Note : I am capturing interesting updates at the end of the blog.

AI-06-01

Exponential Advances:

An interesting article in Nature points out that exponential advanced in technological growth can result is a very alternate world very soon.

IBM X Prize:

 

AI-07

And the IBM AI X Prize is offering a chance to showcase powerful ideas that tackle challenges.

Got me thinking … What do would we want our machines/AI to do ?

I am interested in your thoughts. Pl comment on what you would like AI to do.

Earlier I had written about us not wanting our machines to be like us; understand us – may be, help us – definitely, but imitate us – absolutely not  …

So what does that mean ?

  • Driving cars ? – Definitely
  • Image recognition, translation and similar tasks ? – Absolutely
  • Write like Shakespeare just by feeding all the plays to a neural network like the LSTM ? – Definitely not !

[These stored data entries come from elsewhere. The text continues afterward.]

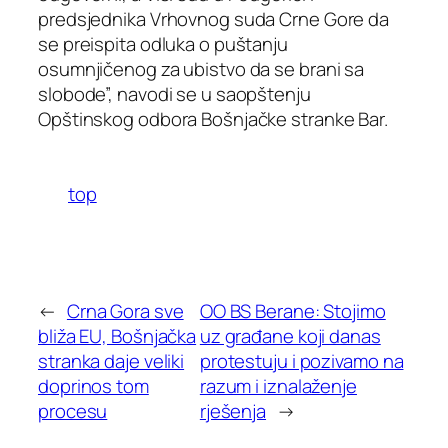
predsjednika Vrhovnog suda Crne Gore da
se preispita odluka o puštanju
osumnjičenog za ubistvo da se brani sa
slobode”, navodi se u saopštenju
Opštinskog odbora Bošnjačke stranke Bar.
top
←
Crna Gora sve
OO BS Berane: Stojimo
bliža EU, Bošnjačka
uz građane koji danas
stranka daje veliki
protestuju i pozivamo na
doprinos tom
razum i iznalaženje
procesu
rješenja
→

I see folks training deep Learning systems by feeding them Shakespeare plays and see what the AI can write. Good exercise, but is that something we would get an X Prize for ? Of course, that is putting the cart before the horse !

We don’t write just by memorizing the dictionary and Elements of Style !!

  • We write because we have a story to tell.
  • The story comes before writing;
  • Experience & imagination comes before a story …
  • A good story requires both the narrative power as well as a powerful content with it’s own anti-climax, and of course the hanging chads ;o)
  • Which the current AI systems do not possess …
  • Already we have robots (Google Atlas) that can walk like a human – leaving aside the the goofy gait – which, of course, is mainly a mechanical/balance problem than an AI challenge
  • Robots can drive way better than a human
  • They translate a lot better than humans can (Of course language semantics is a lot more mechanical than storytelling)
  • Robots and AI machines do all kinds of stuff (Even though Mercedes Assembly plant found that they cannot handle the versatile customization!)

Is there anything remaining for an AI prize One wonders …

In the article “How Google’s impressive new robot demo will fuel your nightmares” , at 2:09, the human (very rudely) pushes the robot to the ground and the robot gets up on it’s own ! That proves that we have solved the mechanical aspects of human anatomy w.r.t movements & balance.

[Update 3/17/16] Looks like Google is pushing Boston Dynamics out of the fold !

AI-08

 

But a meta question remains.

  • Would the robot be upset at the human ?
  • Would it know the difference – if it was pushed to keep it away from harm’s way (say a falling object) vs. out of spite ?
  • And, if we later hug the robot (as the author suggests we do) would it feel better ?
  • Will it forget the insult ?

So there is something to be done after all !

Impart into our AI – the capability to imagine, the ability to understand what life is;  feel sadness & joy; understand what it is to struggle through a loss,…

This is important – for example, if we want robots to act as companions for the sick, the elderly and the disabled, may be even the occasional lonely, the desolate and for that matter even the joyous!

If the AI cannot comprehend sadness, how can it offer condolences as a companion ? Wouldn’t understanding our state of mind help it to help us better? 

AI-09

 In many ways, by helping AI to understand us, the ultimate utility might not be whether AI really comprehends us or not, but whether we get to understand us better, in the process !! And that might be the best outcome out of all of these innovations.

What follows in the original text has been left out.